From Animal Rights to Easing Traffic

I tried to understand the issue that Mayor de Blasio and certain animal rights activists are so passionate about.  So, I spent hours observing and photographing how these working horses are treated in Central Park.  Nothing came to my attention that I would consider inhumane.  Instead, I saw the coachmen cared for their horses, fixed their shoes, fed them, etc. during down time.  I read somewhere that there are strict guidelines for them to follow, including working hours of the horses.

One of the key points of the new proposal by the Mayor yesterday is to MOVE the horses' current home owned by the coachmen from the West Side of Manhattan to a stable inside Central Park to ease traffic.  Additionally, over a hundred of licensed coachmen would lose their job, as a result of the cut.
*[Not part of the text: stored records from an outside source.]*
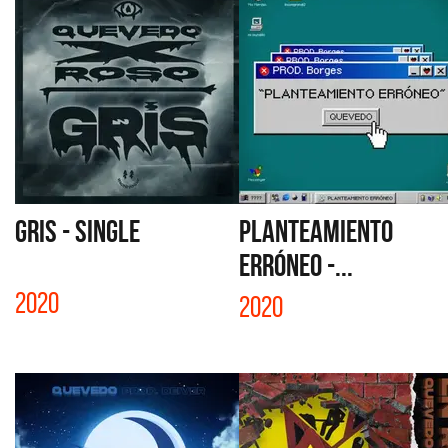
GRIS - SINGLE
PLANTEAMIENTO
ERRÓNEO -...
2020
2020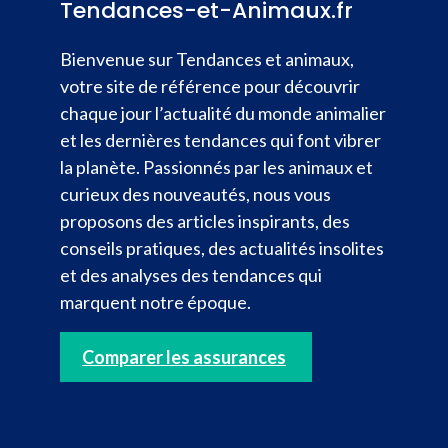
Tendances-et-Animaux.fr
Bienvenue sur Tendances et animaux,
votre site de référence pour découvrir
chaque jour l’actualité du monde animalier
et les dernières tendances qui font vibrer
la planète. Passionnés par les animaux et
curieux des nouveautés, nous vous
proposons des articles inspirants, des
conseils pratiques, des actualités insolites
et des analyses des tendances qui
marquent notre époque.
Comparer les assurances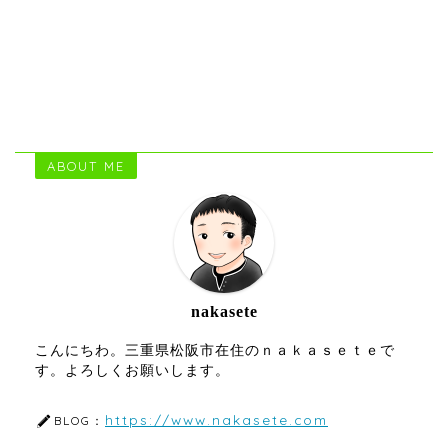
ABOUT ME
nakasete
こんにちわ。三重県松阪市在住のｎａｋａｓｅｔｅで
す。よろしくお願いします。
https://www.nakasete.com
BLOG：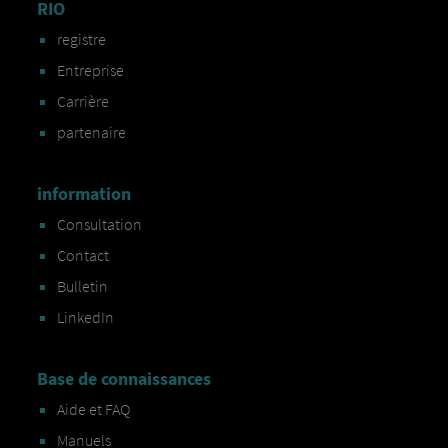
RIO
registre
Entreprise
Carrière
partenaire
information
Consultation
Contact
Bulletin
LinkedIn
Base de connaissances
Aide et FAQ
Manuels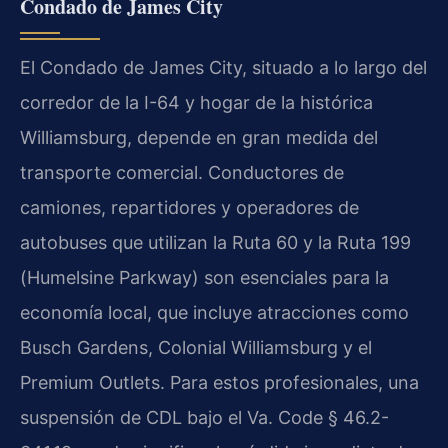
Condado de James City
El Condado de James City, situado a lo largo del
corredor de la I-64 y hogar de la histórica
Williamsburg, depende en gran medida del
transporte comercial. Conductores de
camiones, repartidores y operadores de
autobuses que utilizan la Ruta 60 y la Ruta 199
(Humelsine Parkway) son esenciales para la
economía local, que incluye atracciones como
Busch Gardens, Colonial Williamsburg y el
Premium Outlets. Para estos profesionales, una
suspensión de CDL bajo el Va. Code § 46.2-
Let's follow the money.  The potential move will leave three West Side building lots open for the possibility of yet another highrise building projects.

$$$ >> animal rights activities >> the well orchestrated Anybody But Quinn political campaign >> Bill de Blasio won the NYC mayoral election

Didn't Mayor de Blasio say before that he "had bigger fish to fry than the banning horse carriages"?  Ah, he is also up for re-election soon and perhaps, money talks again!  Over 60% of New Yorkers did not like his previous plan of banning horse-drawn-carriages in NYC.  Despite the tweak, Mayor de Blasio's new proposal just leaves a bad taste in the mouth -- animal rights appears to be not relevant to Mayor de Blasio any more as he now wants to keep the carriages but to reduce the number from 200ish to 70.  The "easing traffic" reason this time for the move and cut feel a lot like his plan to curb the growth of Uber that threaten the yellow cab companies and city revenue from the grossly overpriced taxi medallion earlier this year.

Gentrified Neighborhoods

After I took this image of the massive site where three buildings collapsed in East Village on March 26 of this year for my recent photojournal book, a building collapsed in Brooklyn in July and another one in midtown last week.  City transformation continues, but at what cost?

The "developing story" version of this New York Times article described how the deluxe hotel developer of the site sued Havana NY (a small popular local restaurant) located at the ground floor of where the midtown building collapsed.  The small restaurant won the first case that the developer tried to get them out, while the second one claiming Havana NY $10 million for delaying the building demolition is ongoing.  However, the reference to these cases was removed in the final version of the Times.  Regardless of who's right or wrong, we can catch a glimpse of what mom-and-pop shops are facing through these cases.